### Problem details
Within the listing below, the lines to output run from the one containing "美洲的冬季時間至少佔了一年的三分之一，是非常適合" through the one containing "可以(求助谷歌大神)搜尋住宿附近的大學，國外的大學"; copy them exactly and nothing else.

______________________________

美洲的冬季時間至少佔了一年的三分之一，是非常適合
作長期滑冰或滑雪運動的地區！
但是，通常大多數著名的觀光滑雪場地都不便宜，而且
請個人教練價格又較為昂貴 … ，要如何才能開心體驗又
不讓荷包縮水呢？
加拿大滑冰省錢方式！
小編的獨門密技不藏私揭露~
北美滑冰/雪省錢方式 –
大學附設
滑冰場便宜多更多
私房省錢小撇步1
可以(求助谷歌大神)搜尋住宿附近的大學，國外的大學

______________________________

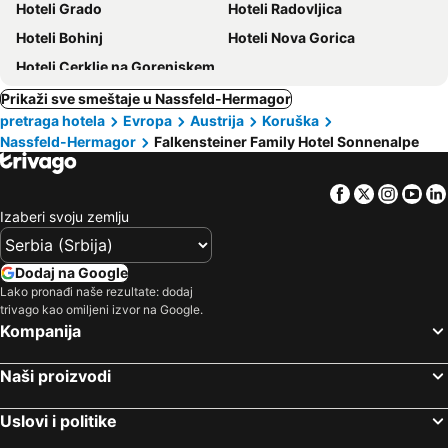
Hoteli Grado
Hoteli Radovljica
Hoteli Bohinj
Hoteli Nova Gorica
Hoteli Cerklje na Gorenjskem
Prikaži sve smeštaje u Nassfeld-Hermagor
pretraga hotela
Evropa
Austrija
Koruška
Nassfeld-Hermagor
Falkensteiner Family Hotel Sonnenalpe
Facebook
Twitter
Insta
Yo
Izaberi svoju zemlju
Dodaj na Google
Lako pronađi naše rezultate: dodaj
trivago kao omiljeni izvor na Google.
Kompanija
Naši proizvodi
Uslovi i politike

______________________________

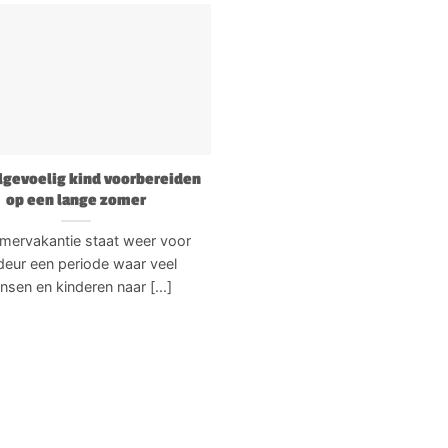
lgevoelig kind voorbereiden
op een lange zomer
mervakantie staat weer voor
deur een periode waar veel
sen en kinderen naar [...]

______________________________

### Reply to the exercise
美洲的冬季時間至少佔了一年的三分之一，是非常適合
作長期滑冰或滑雪運動的地區！
但是，通常大多數著名的觀光滑雪場地都不便宜，而且
請個人教練價格又較為昂貴 … ，要如何才能開心體驗又
不讓荷包縮水呢？
加拿大滑冰省錢方式！
小編的獨門密技不藏私揭露~
北美滑冰/雪省錢方式 –
大學附設
滑冰場便宜多更多
私房省錢小撇步1
可以(求助谷歌大神)搜尋住宿附近的大學，國外的大學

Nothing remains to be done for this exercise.